Everybody has that moment when they stand in their kitchen, look around, and think: “you know what? This just doesn’t do it for me anymore.” Maybe you’ve run out of space. Maybe the look is outdated. Maybe the layout doesn’t work for you anymore. Whatever the reason, you need to make some changes.
Your fantasy is to tear the whole thing down and rebuild it from scratch. Before you do that, though, why not try some other things first?
You might find that a much simpler (and budget friendlier) fix is all that you need.
Here’s where to start.
Clean it Up, Clean it Out
You will be amazed by how new feeling a thoroughly cleaned, de-cluttered, and re-organized kitchen can feel. Take everything down. Pull everything out of the cabinets and pantry and sort through it. Here’s a quick tip for deciding what you should keep: if you haven’t used it in the last twelve months? It can go. If it is particularly sentimental, you can move it into storage, but for the most part, get it out of the house. Give that stuff to friends, donate it to your local charity thrift or rummage shop or even sell it online for some extra cash. Just get it out.
This same basic philosophy can apply to your pantry, too. Throw out (or compost) anything that is wilted, rotting or expired. Look at what you have left. Which foods do you eat regularly? Do you need to keep such a large backstock on hand? Why not give a bunch of your surplus (if you have any) to your local food bank? You’ll clear up space and help those who need it.
Surface Level Fixes
When you moved in, you loved the dark cherry wood of your cabinetry and flooring but now it just feels oppressive and you want to brighten the place up. Before you rip things out, why not try painting? Painting your cabinets and re-staining your floors is a project you can do yourself over the course of a week (or less, if you’re dedicated). You might even want to paint your walls and ceiling.
In addition to repainting the space, small superficial-seeming fixes can go a long way, too. For example, why not switch out your current cabinet handles and drawer pulls to newer models? Heck, you can even make your own pulls yourself in an hour or so.
You’ve cleaned, you’ve decluttered, you’ve redecorated and it still just doesn’t feel the way you want it to feel. Now it’s time to step up your game. This is the stage where projects like cabinet and countertop replacement and new flooring come into play.

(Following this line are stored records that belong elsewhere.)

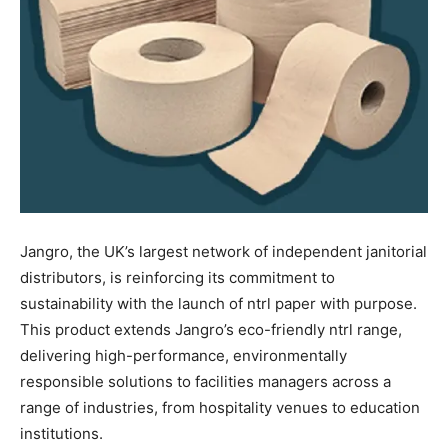
Jangro, the UK’s largest network of independent janitorial
distributors, is reinforcing its commitment to
sustainability with the launch of ntrl paper with purpose.
This product extends Jangro’s eco-friendly ntrl range,
delivering high-performance, environmentally
responsible solutions to facilities managers across a
range of industries, from hospitality venues to education
institutions.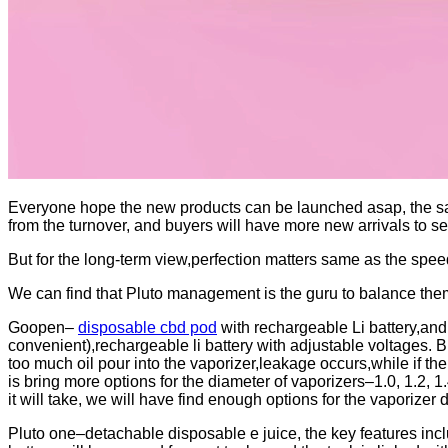
Everyone hope the new products can be launched asap, the sal
from the turnover, and buyers will have more new arrivals to sel
But for the long-term view,perfection matters same as the speed
We can find that Pluto management is the guru to balance th
Goopen–
disposable cbd pod
with rechargeable Li battery,and
convenient),rechargeable li battery with adjustable voltages. 
too much oil pour into the vaporizer,leakage occurs,while if the 
is bring more options for the diameter of vaporizers–1.0, 1.2, 1
it will take, we will have find enough options for the vaporizer 
Pluto one–detachable disposable e juice, the key features inclu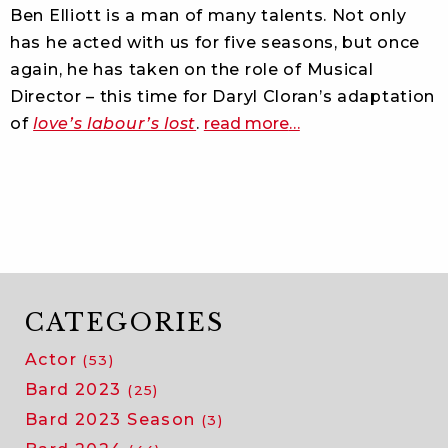
of
Ben Elliott is a man of many talents. Not only
as
has he acted with us for five seasons, but once
you
again, he has taken on the role of Musical
like
Director – this time for Daryl Cloran’s adaptation
it
about
with
of
love’s labour’s lost
.
read more
…
spotlight:
ben
ben
elliott
elliott
CATEGORIES
Actor
(53)
Bard 2023
(25)
Bard 2023 Season
(3)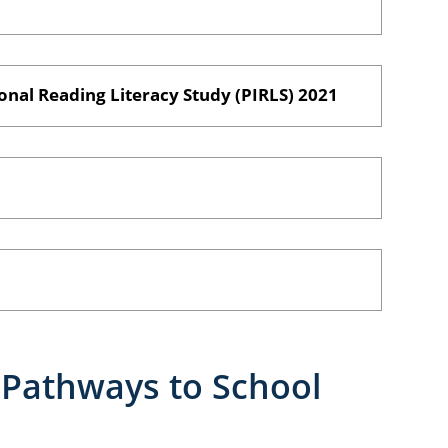
onal Reading Literacy Study (PIRLS) 2021
Pathways to School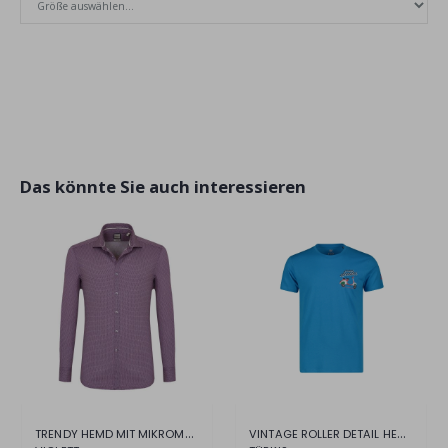
Das könnte Sie auch interessieren
TRENDY HEMD MIT MIKROMUSTER
VINTAGE ROLLER DETAIL HERREN T-SHIRT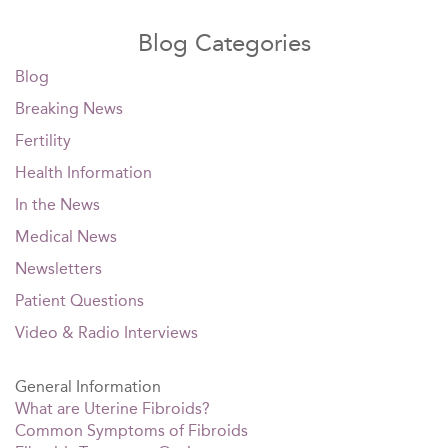
Blog Categories
Blog
Breaking News
Fertility
Health Information
In the News
Medical News
Newsletters
Patient Questions
Video & Radio Interviews
General Information
What are Uterine Fibroids?
Common Symptoms of Fibroids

This is when, for most people, changing the kitchen stops being a DiY project. Sure if you are handy and have construction experience you can do the work yourself. For most people, though, professional hands and eyes are needed. The best way to manage this particular project, says Gilman’s Kitchens and Baths–a company that specializes in designing and building the kitchen cabinets San Francisco residents and business owners prefer–is to work with a “one stop shop”-crew setup. That way, you aren’t spending most of your time trying to streamline communication between designers, contractors, construction crews, etc.
Totally renovating and remodeling a kitchen is a huge project. It is bigger than any other kind of home renovation project and often takes longer to complete. This is why it is last on our list of steps for breathing new life into your kitchen space. This isn’t meant to discourage you! In many cases, renovating a kitchen can make an entire house feel brand new! Still, it is important to know what you’re getting into.
The first thing you need to do when you decide to renovate your kitchen is to call a contractor. A professional contractor can walk through the space with you and tell you what you can and cannot do with your house’s current “bones.” This is information that your designer is going to need before he or she can come up with a new plan for your space. This is also information that you need to help you figure out just how extensive your current budget will allow your renovation to be. Once you have those numbers, you can hire your designer, come up with a plan and hire contractor and crew who will put that plan into action. Be prepared for the process to take a few months, minimum.
Remember: there are a lot of ways to breathe new life into your home’s kitchen. Work your way through these steps. You might be surprised by how quickly you can create a new kitchen you love!